I'm stuck solving Exercise 3.23 on page 108 of in 'Propositional and Predicate Calculus: A Model of Argument' by Derek Goldrei:
Show that the following general statements are equivalent. (Γ and Σ are sets of formulas and φ is a formula.)
(E) For all Γ, if every finite subset of Γ is satisfiable, then so is Γ.
(F) For all Σ and φ, if Σ ⊨ φ then Δ ⊨ φ, for some finite subset Δ of Σ.
The author suggests solving this purely in terms of satisfiability, logical consequence, etc., without using any results about derivations such as the completeness theorem.
Here is what I have tried:
In one direction, I suppose that (E) holds and use this to prove the contrapositive of (F).
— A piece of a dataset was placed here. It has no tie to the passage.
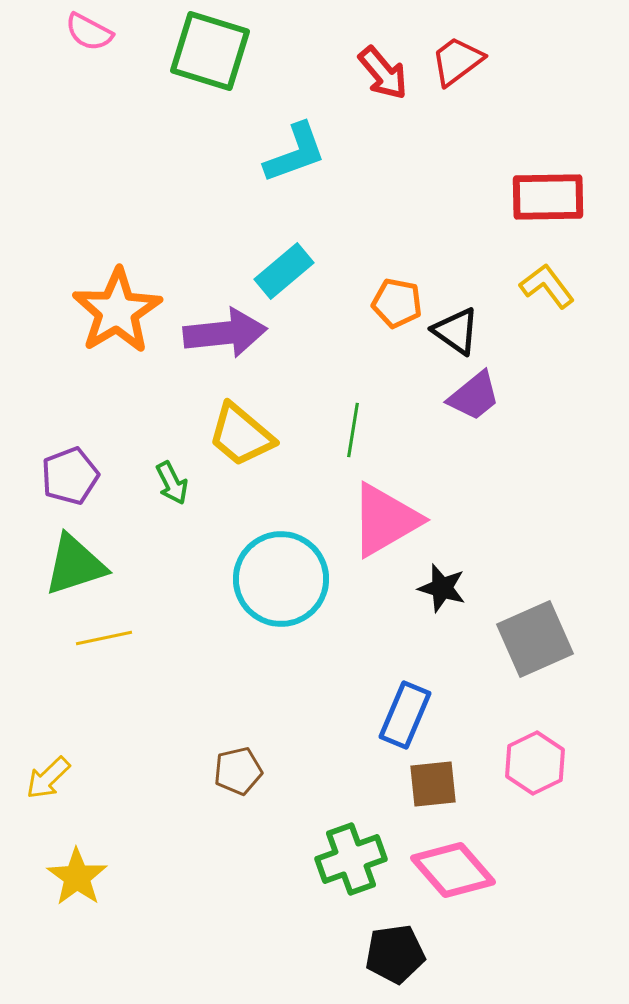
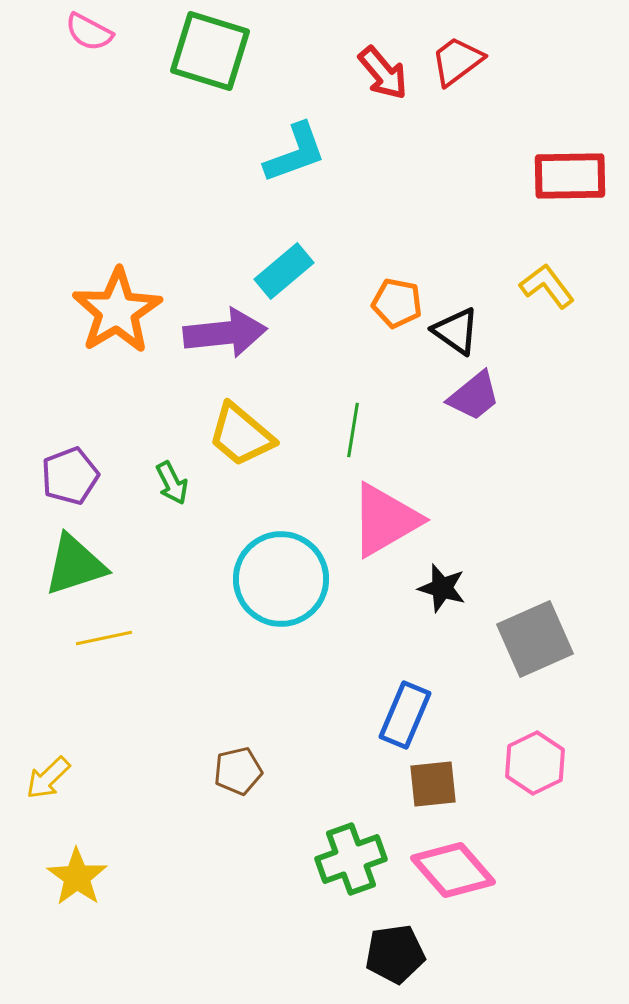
red rectangle: moved 22 px right, 21 px up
So I assume that for every finite subset Δ of Σ it is not true that φ is a logical consequence of Δ. This implies that there is some truth assignment that satisfies Δ and makes φ false. In other words, every finite subset Δ of Σ is satisfiable. By (E) this implies that Σ is satisfiable. But how do I show that φ is not a logical consequence of Σ?
In the other direction, I suppose that (F) holds and attempt to prove the contrapositive of (E). I assume that Γ is not satisfiable. This means that any formula φ is a logical consequence of Γ, including a contradiction. By (F) this implies that ⊥ is a logical consequence of some finite subset Δ of Γ. This in turn implies that Δ is not satisfiable. In other words, there is some finite subset of Γ that is not satisfiable, which is the consequent of (E). Is this correct?
To prove E$\implies$F, given $\Sigma$ and $\varphi$ as in F, apply E to $\Gamma = \Sigma\cup\{\neg\varphi\}$.
For the converse, given $\Gamma$ as in E, apply F to $\Sigma=\Gamma$ and $\varphi=\bot$ (where $\bot$ is always false).